I have never wanted to get something, to put nothing in it more. Seth Rogan’s joyful, wacky, saturated and slimy pottery is about to re-up your ceramic love. Armed with his gloopy layered glazes and his self-proclaimed Brad Pit kiln (it gets hot as fuck), Rogan is cooking up in the stu. In more ways than one this blog is about pot innovation given each piece looks like an adequate container to concoct potions and spells. Take a gander at the website if you wanna check out something that is way too awesome for most eyes.



My boy is sooooooo cooool. Rogen’s ability to fuse organic forms with extreme fun is so sick. He effortlessly manages to blend chaotic emulsions with lovely hues to make his pots pop. His pieces make me think of childhood’s quirky fun and what I imagined I was cooking up while drawing with crayons as a kid. His signature gloopy gloops jump out, creating a mesmerizing display in a thrilling textural dimension. Rogen has all this fun while keeping it real and usable.
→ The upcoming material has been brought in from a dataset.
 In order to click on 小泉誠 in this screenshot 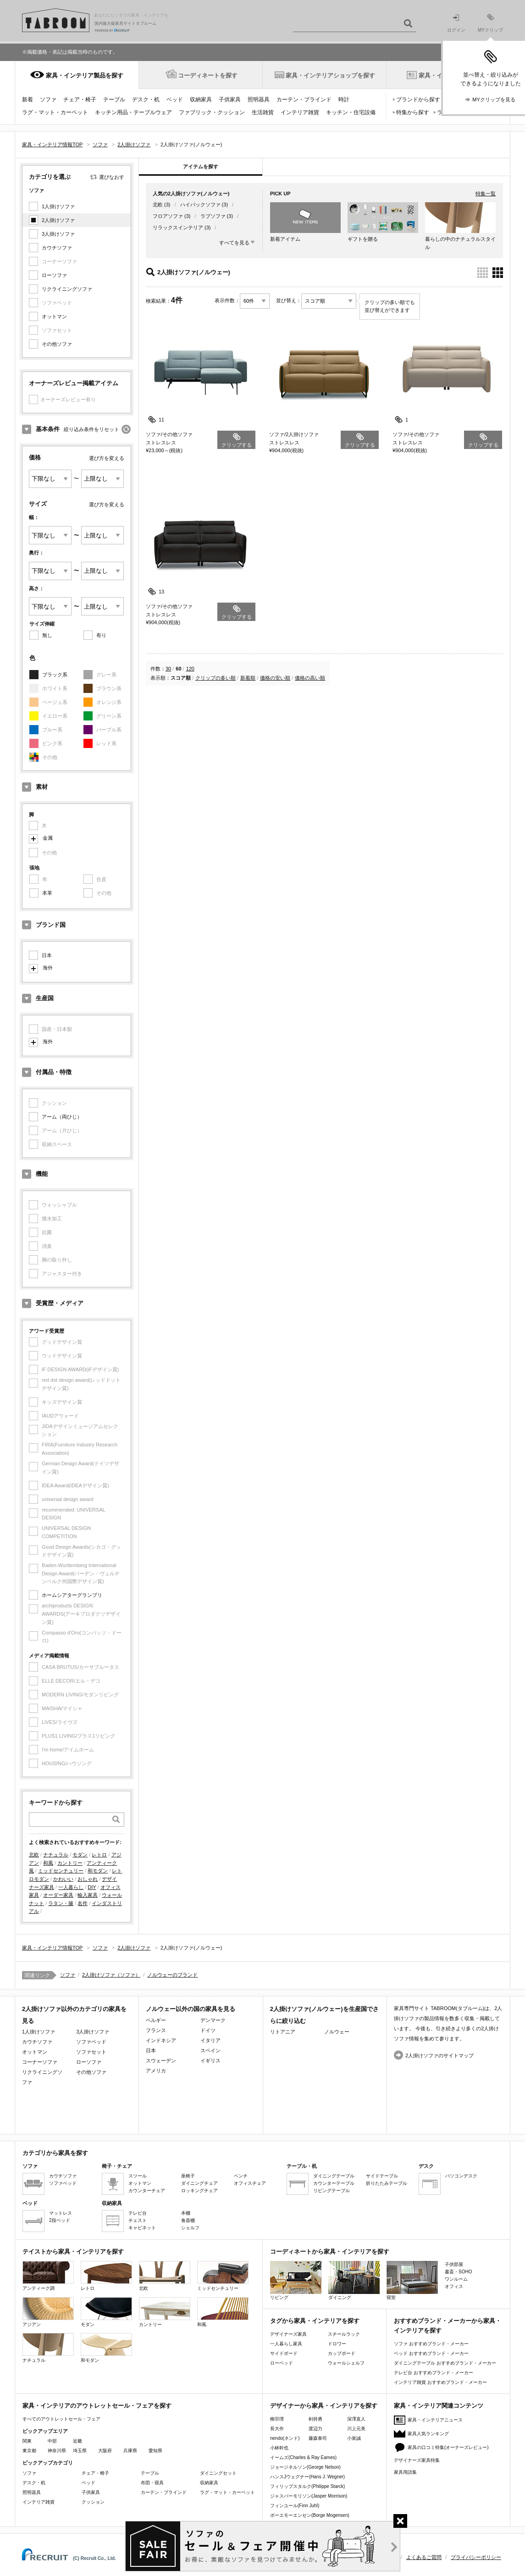, I will do `click(354, 2438)`.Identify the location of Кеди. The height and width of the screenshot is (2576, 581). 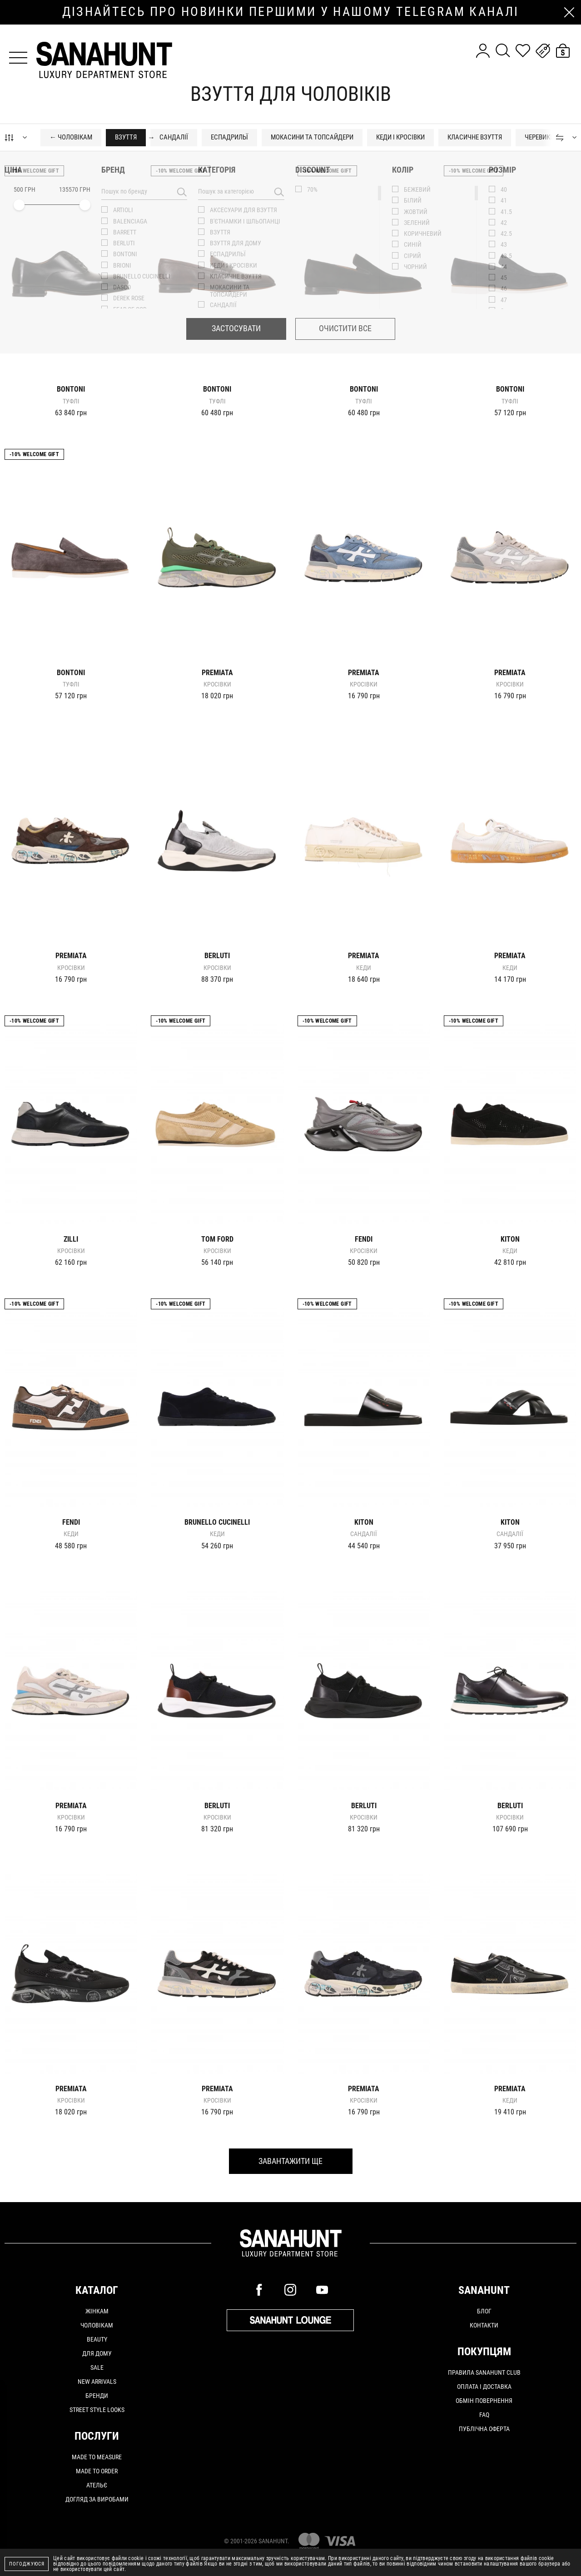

What a lad.



Amongst many other pieces, Rogen’s weed innovation remains a key focus of his company Houseplant. Which by the way is the best name for a company ever. It’s like calling your company Huevos rancheros or, the afternoon or, grandmas, it’s just chill. But ya above are a bubbly colourful mosaic of an ash trey, an extremely sexy rolling sanctuary, and nails that make you look like you have the most awesome skin problem ever. In my books, all these pieces have hoisted Rogen into the upper echelon of lovely, huey creatives.



I’m going to go watch a movie now but holyyyy is Rogen’s imagination phenomenal. Looking at these lovely jubbly pieces makes me feel like someone let me see in inferred and explore a new type of visual sensation. I feel like I’m a bee the way I’m attracted to these saturated blobs. I’m in love with everything that these works give to our eyes. My boy Seth is super duper duper duper fun. Skadoosh.